Miguel Leon-Portilla argues in his Aztec Thought and Culture that the Aztecs and Mayans had theoretical philosophy like the Greeks, and that a central ethical concept similar to Confucius in China and Aristotle in Greece is “You are my other self”. Aristotle argues that to be ethical is not only to love oneself in moderation, but to love others and the cosmos in moderation, sharing your life in common. Like the Nous of Plato’s Timaeus, which simply contemplates in itself, justice and virtue, like friendship between individuals and scientific comprehension of the cosmos, is sought not because it is pleasurable but because it is an end in itself, a purpose above which there is none higher. While pleasure does follow from science and friendship, these are pursued for their own sake even when they do not result in pleasure, even when we learn truth we find unpleasant or must deal with situations we find difficult. By relating to others through friendship and to the cosmos through investigation and contemplation we complete ourselves, fulfill our human nature and achieve our highest purpose.
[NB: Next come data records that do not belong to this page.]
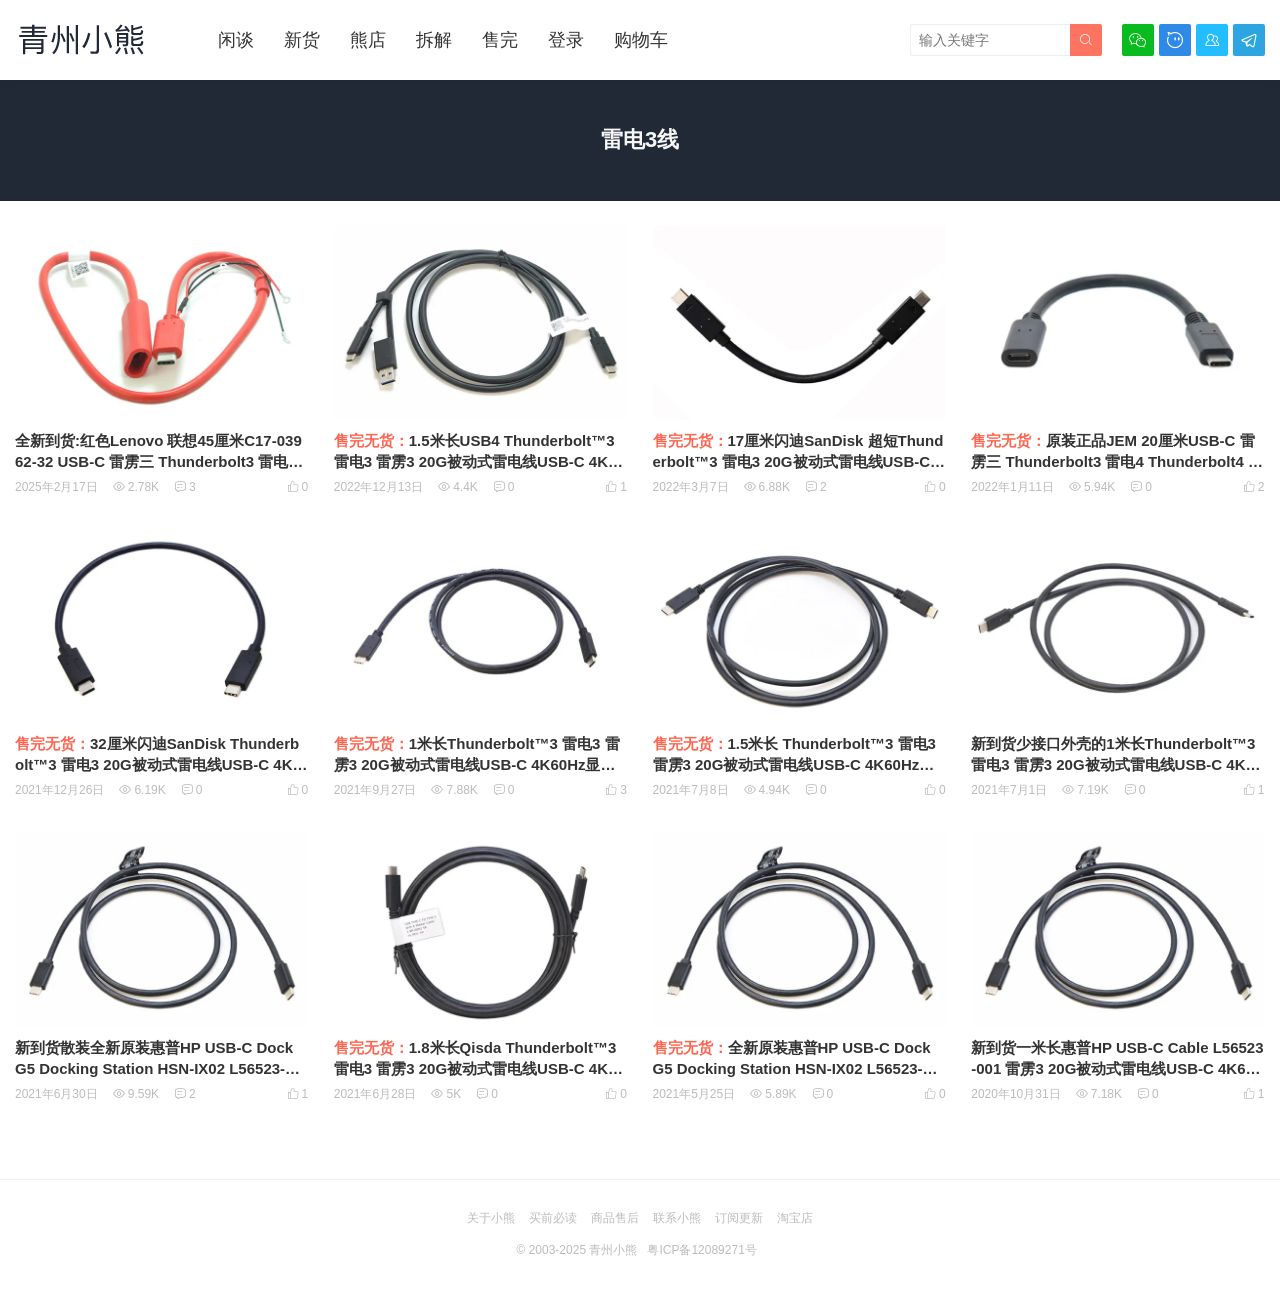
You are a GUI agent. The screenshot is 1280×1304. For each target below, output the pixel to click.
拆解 (434, 40)
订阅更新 (739, 1218)
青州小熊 (613, 1250)
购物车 (641, 40)
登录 (566, 40)
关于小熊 (491, 1218)
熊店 (368, 40)
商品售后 (615, 1218)
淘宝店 (795, 1218)
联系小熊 (677, 1218)
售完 (500, 40)
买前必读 (553, 1218)
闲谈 (236, 40)
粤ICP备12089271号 (701, 1250)
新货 (302, 40)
Clearly, ethics was quite political for Aristotle, necessarily finding its resolution in a communion with others. Aristotle is often quoted as having written, “Man is by nature a political animal”. Mind and speech are by our nature social. For Aristotle, much like the Confucians of China, a unified family is the basic component of a unified village, which is itself the basic component of a unified state. In the same way that the individual must acquire courage and wisdom from others to put desire in check, so too must families gather into villages and villages into states such that the police and philosophers can arise and perform their function. Just as the purpose of individual life was reason, the purpose of society for Aristotle was for the cultivation of courage in warriors and wisdom in philosophers. Following very much Plato’s plan set out in the Republic, Aristotle believes that the purpose of the city is ultimately philosophy, as it is only this that can preserve and order the whole.
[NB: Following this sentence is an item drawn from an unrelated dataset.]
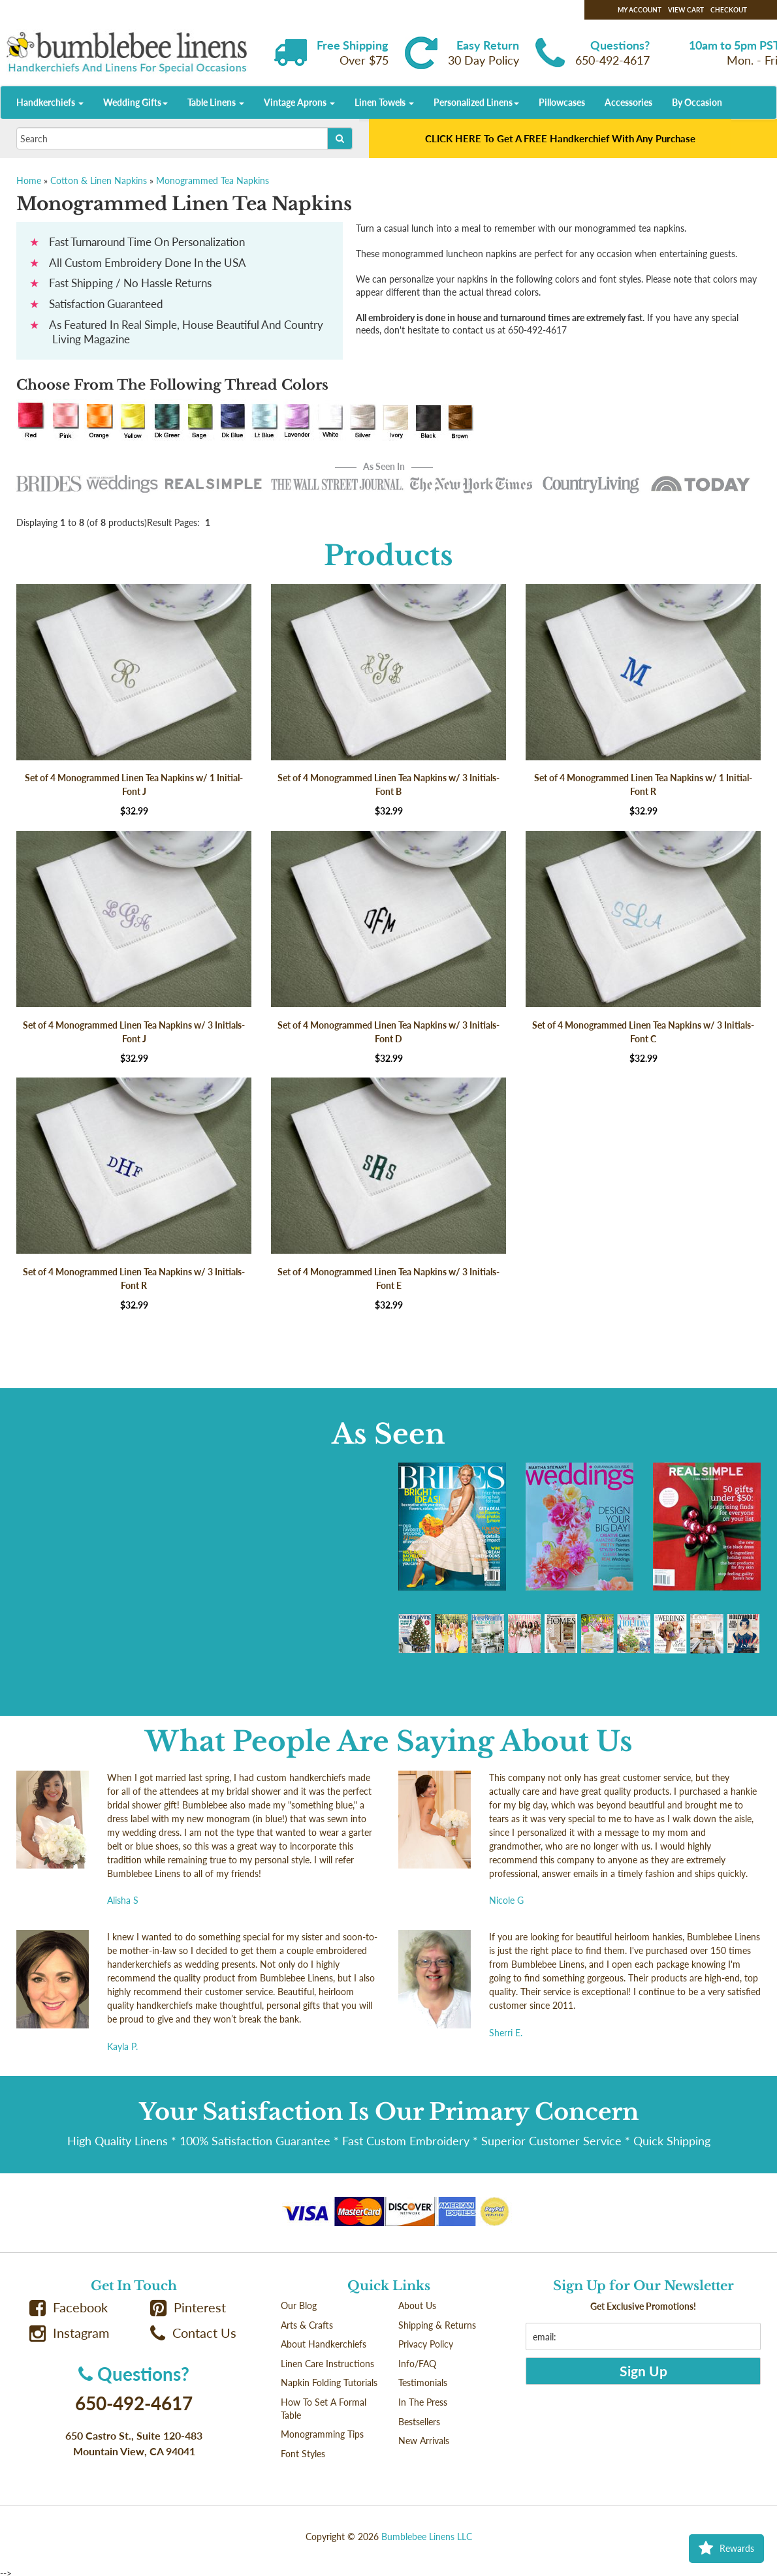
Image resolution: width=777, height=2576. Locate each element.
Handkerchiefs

Unfortunately, Aristotle argues that some people are best suited for slavery, distinct from those who have merely been taken as slaves through war. Aristotle was openly ethnocentric, believing the Greeks to be a balanced people possessing both minds like the Asian Persians and bodies like the European tribes. This is similar to the speech of Pericles mentioned previously. Just as it is natural and right for men to rule women, for husband to rule wife according to Aristotle, so too is it natural for the Greeks to make slaves of those peoples incapable of reason and philosophy. Ironically, Aristotle himself was considered by many in Athens to be a barbarian himself, as he was from the north and associated with Macedonians.